TASK INSTRUCTIONS
A faithful copy is required of the lines from the top of the entries through the line that contains "ューのSTARGLOWが目指す場所", both included, with no pictures.

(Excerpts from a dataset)
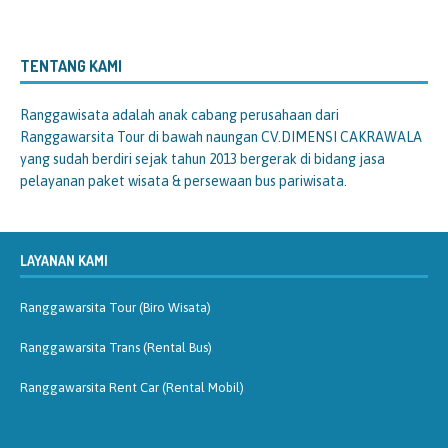
TENTANG KAMI
Ranggawisata
adalah anak cabang perusahaan dari
Ranggawarsita Tour di bawah naungan CV.DIMENSI CAKRAWALA
yang sudah berdiri sejak tahun 2013 bergerak di bidang jasa
pelayanan paket wisata & persewaan bus pariwisata.
LAYANAN KAMI
Ranggawarsita Tour (Biro Wisata)
Ranggawarsita Trans (Rental Bus)
Ranggawarsita Rent Car (Rental Mobil)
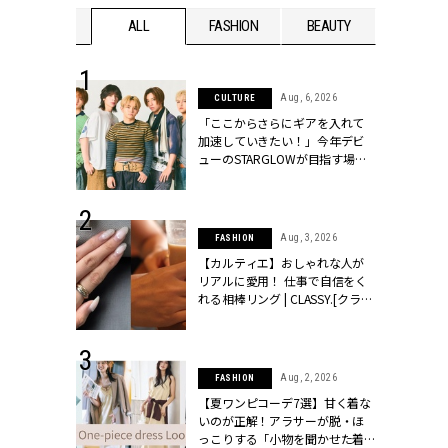
WEDDING
ALL
FASHION
BEAUTY
WEDDIN
 16, 2026
Aug, 6, 2026
CULTURE
はアリ？お呼
「ここからさらにギアを入れて
コーデ＆マナ
加速していきたい！」今年デビ
Y.[クラッシィ]
ューのSTARGLOWが目指す場所
とは？【3rdシングル『Drivin' My
Life』発売】 | CLASSY.[クラッシ
ィ]
 13, 2025
Aug, 3, 2026
FASHION
ブランドのリ
【カルティエ】おしゃれな人が
0代カップルの
リアルに愛用！ 仕事で自信をく
SSY.[クラッシ
れる相棒リング | CLASSY.[クラッ
シィ]
 30, 2026
Aug, 2, 2026
FASHION
リー】1つでも
【夏ワンピコーデ7選】甘く着な
ポメラートの
いのが正解！アラサーが脱・ほ
シリーズに注
っこりする「小物を聞かせた着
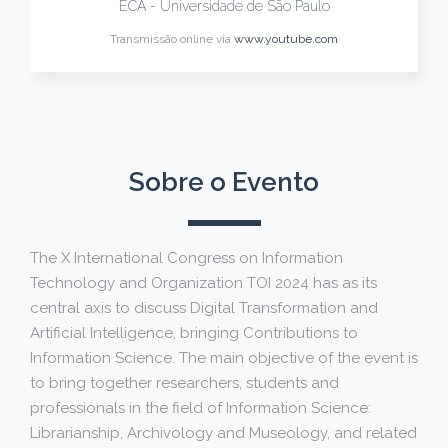
ECA - Universidade de São Paulo
Transmissão online via
www.youtube.com
Sobre o Evento
The X International Congress on Information
Technology and Organization TOI 2024 has as its
central axis to discuss Digital Transformation and
Artificial Intelligence, bringing Contributions to
Information Science. The main objective of the event is
to bring together researchers, students and
professionals in the field of Information Science:
Librarianship, Archivology and Museology, and related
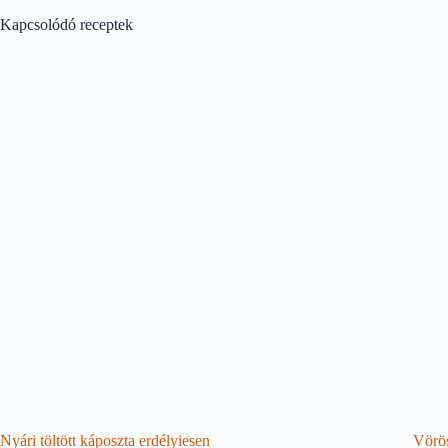
Kapcsolódó receptek
Nyári töltött káposzta erdélyiesen
Vörös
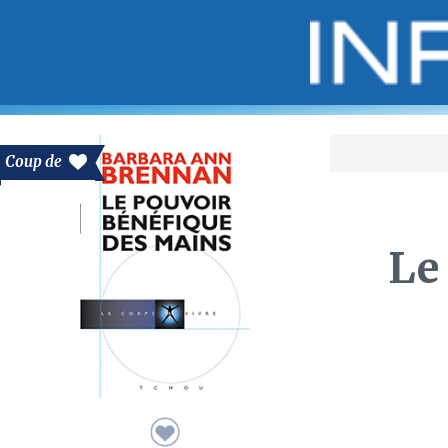
Bo
Coup de
Le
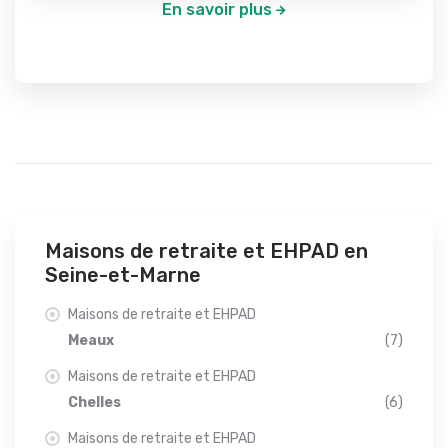
En savoir plus
Maisons de retraite et EHPAD en
Seine-et-Marne
Maisons de retraite et EHPAD
Meaux
(7)
Maisons de retraite et EHPAD
Chelles
(6)
Maisons de retraite et EHPAD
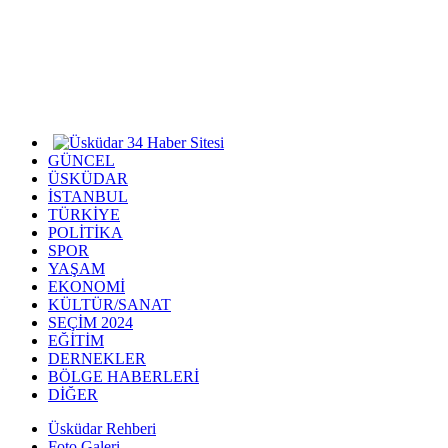
GÜNCEL
ÜSKÜDAR
İSTANBUL
TÜRKİYE
POLİTİKA
SPOR
YAŞAM
EKONOMİ
KÜLTÜR/SANAT
SEÇİM 2024
EĞİTİM
DERNEKLER
BÖLGE HABERLERİ
DİĞER
Üsküdar Rehberi
Foto Galeri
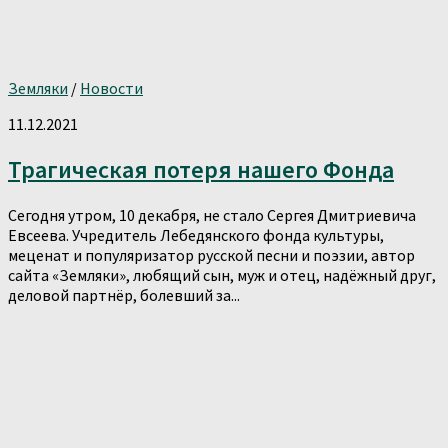
Земляки
/
Новости
11.12.2021
Трагическая потеря нашего Фонда
Сегодня утром, 10 декабря, не стало Сергея Дмитриевича
Евсеева. Учредитель Лебедянского фонда культуры,
меценат и популяризатор русской песни и поэзии, автор
сайта «Земляки», любящий сын, муж и отец, надёжный друг,
деловой партнёр, болевший за...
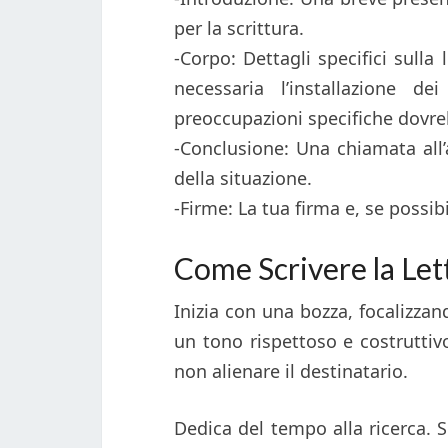
per la scrittura.
-Corpo: Dettagli specifici sulla 
necessaria l’installazione de
preoccupazioni specifiche dovre
-Conclusione: Una chiamata all
della situazione.
-Firme: La tua firma e, se possibil
Come Scrivere la Lett
Inizia con una bozza, focalizza
un tono rispettoso e costruttivo
non alienare il destinatario.
Dedica del tempo alla ricerca. Se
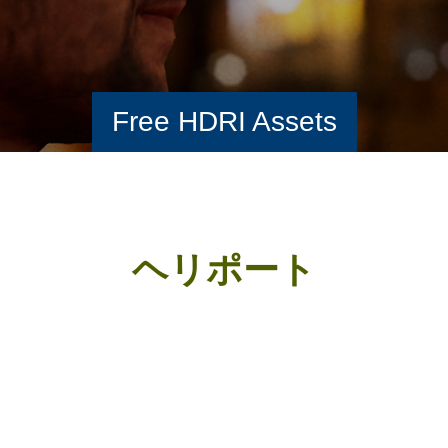
Free HDRI Assets
ヘリポート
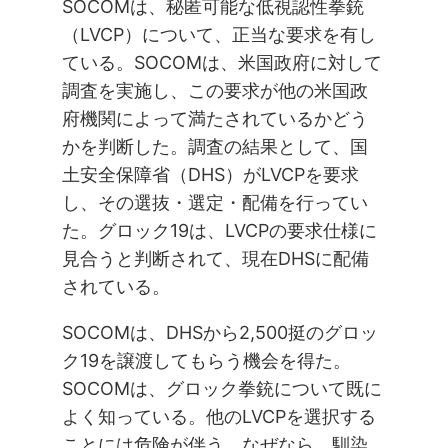
SOCOMは、秘匿可能な低視認性拳銃
（LVCP）について、正当な要求を有し
ている。SOCOMは、米国政府に対して
調査を実施し、この要求が他の米国政
府機関によって満たされているかどう
かを判断した。調査の結果として、国
土安全保障省（DHS）がLVCPを要求
し、その選抜・選定・配備を行ってい
た。グロック19は、LVCPの要求仕様に
見合うと判断されて、現在DHSに配備
されている。
SOCOMは、DHSから2,500挺のグロッ
ク19を譲渡してもらう機会を得た。
SOCOMは、グロック拳銃について既に
よく知っている。他のLVCPを選択する
ことには危険が伴う。なぜなら、馴染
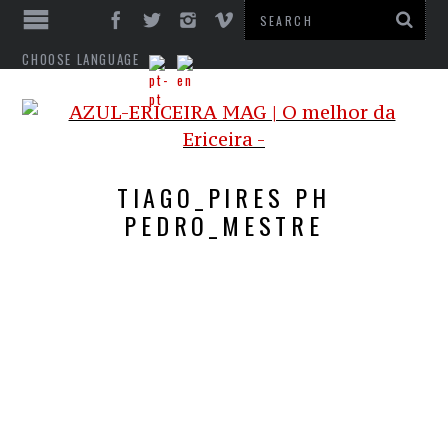
CHOOSE LANGUAGE
TIAGO_PIRES PH
PEDRO_MESTRE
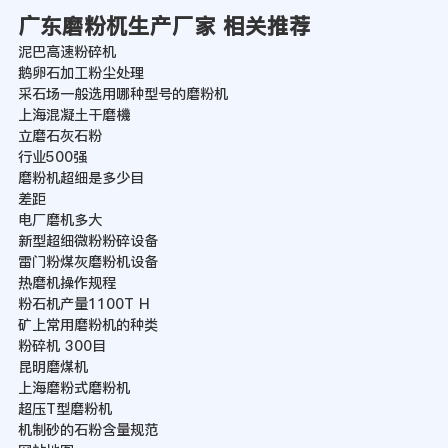
广东磨粉杌生产厂家 相关推荐
泥巴高速粉碎机
鹅卵石加工粉尘处理
采石场一般选用哪种型号的磨粉机
上海混凝土干磨機
立磨石灰石粉
行业500强
磨粉机超细是多少目
差距
电厂磨机多大
新型超细微粉粉碎设备
雷门粉煤灰磨粉机设备
热磨机操作规程
粉石机产量1100T H
矿上常用磨粉机的种类
粉碎机 300目
昆明磨煤机
上海磨粉式磨粉机
超压T型磨粉机
机制砂的石粉含量规范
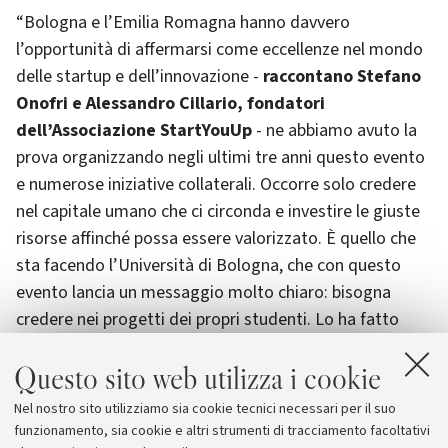
“Bologna e l’Emilia Romagna hanno davvero
l’opportunità di affermarsi come eccellenze nel mondo
delle startup e dell’innovazione -
raccontano Stefano
Onofri e Alessandro Cillario, fondatori
dell’Associazione StartYouUp
- ne abbiamo avuto la
prova organizzando negli ultimi tre anni questo evento
e numerose iniziative collaterali. Occorre solo credere
nel capitale umano che ci circonda e investire le giuste
risorse affinché possa essere valorizzato. È quello che
sta facendo l’Università di Bologna, che con questo
evento lancia un messaggio molto chiaro: bisogna
credere nei progetti dei propri studenti. Lo ha fatto
lavorando con noi quando proponemmo nel 2015 di
Questo sito web utilizza i cookie
realizzare questo evento, e lo continua a fare ogni anno
insieme ai partner che credono e sostengono questo
Nel nostro sito utilizziamo sia cookie tecnici necessari per il suo
progetto, offrendo a centinaia di persone
funzionamento, sia cookie e altri strumenti di tracciamento facoltativi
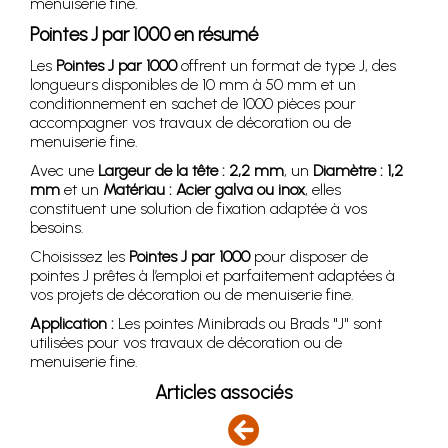
menuiserie fine.
Pointes J par 1000 en résumé
Les
Pointes J par 1000
offrent un format de type J, des
longueurs disponibles de 10 mm à 50 mm et un
conditionnement en sachet de 1000 pièces pour
accompagner vos travaux de décoration ou de
menuiserie fine.
Avec une
Largeur de la tête : 2,2 mm
, un
Diamètre : 1,2
mm
et un
Matériau : Acier galva ou inox
, elles
constituent une solution de fixation adaptée à vos
besoins.
Choisissez les
Pointes J par 1000
pour disposer de
pointes J prêtes à l’emploi et parfaitement adaptées à
vos projets de décoration ou de menuiserie fine.
Application :
Les pointes Minibrads ou Brads "J" sont
utilisées pour vos travaux de décoration ou de
menuiserie fine.
Articles associés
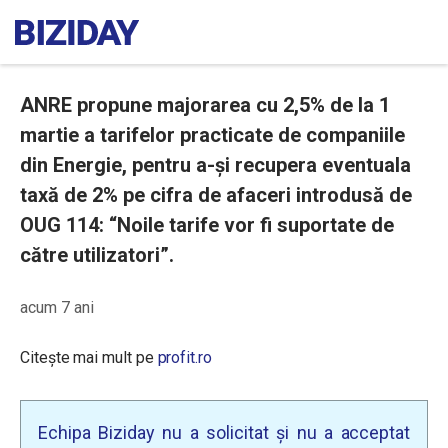
ANRE propune majorarea cu 2,5% de la 1
martie a tarifelor practicate de companiile
din Energie, pentru a-și recupera eventuala
taxă de 2% pe cifra de afaceri introdusă de
OUG 114: “Noile tarife vor fi suportate de
către utilizatori”.
acum 7 ani
Citește mai mult pe
profit.ro
Echipa Biziday nu a solicitat și nu a acceptat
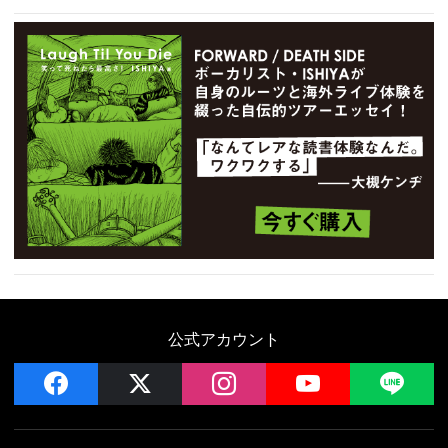
公式アカウント
facebook
x
instagram
YouTube
LIN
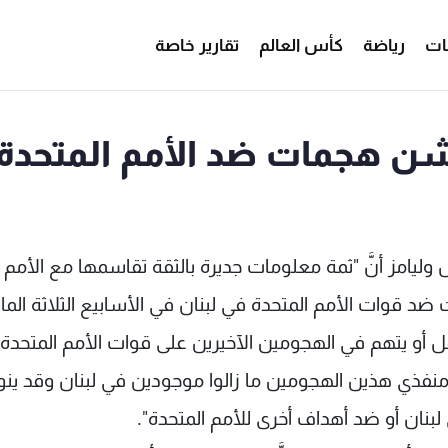
ات
رياضة
كأس العالم
تقارير خاصة
بشن هجمات ضد الأمم المتحدة
وليامز أنَّ "ثمة معلومات جديرة بالثقة تقاسمها مع الأمم
ضد قوات الأمم المتحدة في لبنان في الأسابيع الثلاثة الما
تقل أو يتهم في الهجومين الآخيرين على قوات الأمم المتحدة
"، مضيفاً: "إنَّ منفذي هذين الهجومين ما زالوا موجودين في لبنان وقد ي
بنان أو ضد أهداف أخرى للأمم المتحدة".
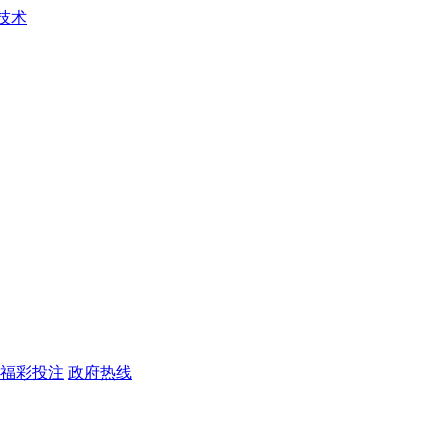
福彩投注
政府热线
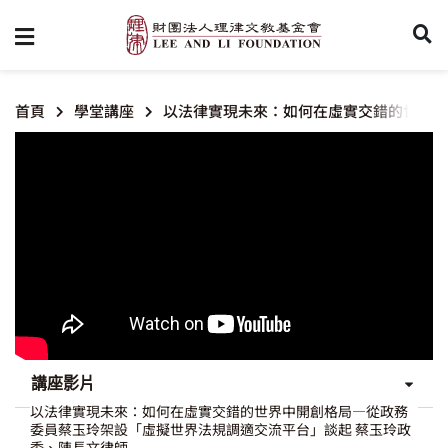
首頁
學堂講座
以法律實現未來：如何在虛實交錯的世界中
講座影片
以法律實現未來：如何在虛實交錯的世界中開創格局—從政務
委員蔡玉玲架設「虛擬世界法規調適交流平台」談起 蔡玉玲政
委、陳長文律師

RESPONSE TO THIS TASK
TENTANG KAMI
Ranggawisata
adalah anak cabang perusahaan dari
Ranggawarsita Tour di bawah naungan CV.DIMENSI CAKRAWALA
yang sudah berdiri sejak tahun 2013 bergerak di bidang jasa
pelayanan paket wisata & persewaan bus pariwisata.
LAYANAN KAMI
Ranggawarsita Tour (Biro Wisata)
Ranggawarsita Trans (Rental Bus)
Ranggawarsita Rent Car (Rental Mobil)
WEDDING
ALL
FASHION
BEAUTY
WEDDIN
 16, 2026
Aug, 6, 2026
CULTURE
はアリ？お呼
「ここからさらにギアを入れて
コーデ＆マナ
加速していきたい！」今年デビ
Y.[クラッシィ]
ューのSTARGLOWが目指す場所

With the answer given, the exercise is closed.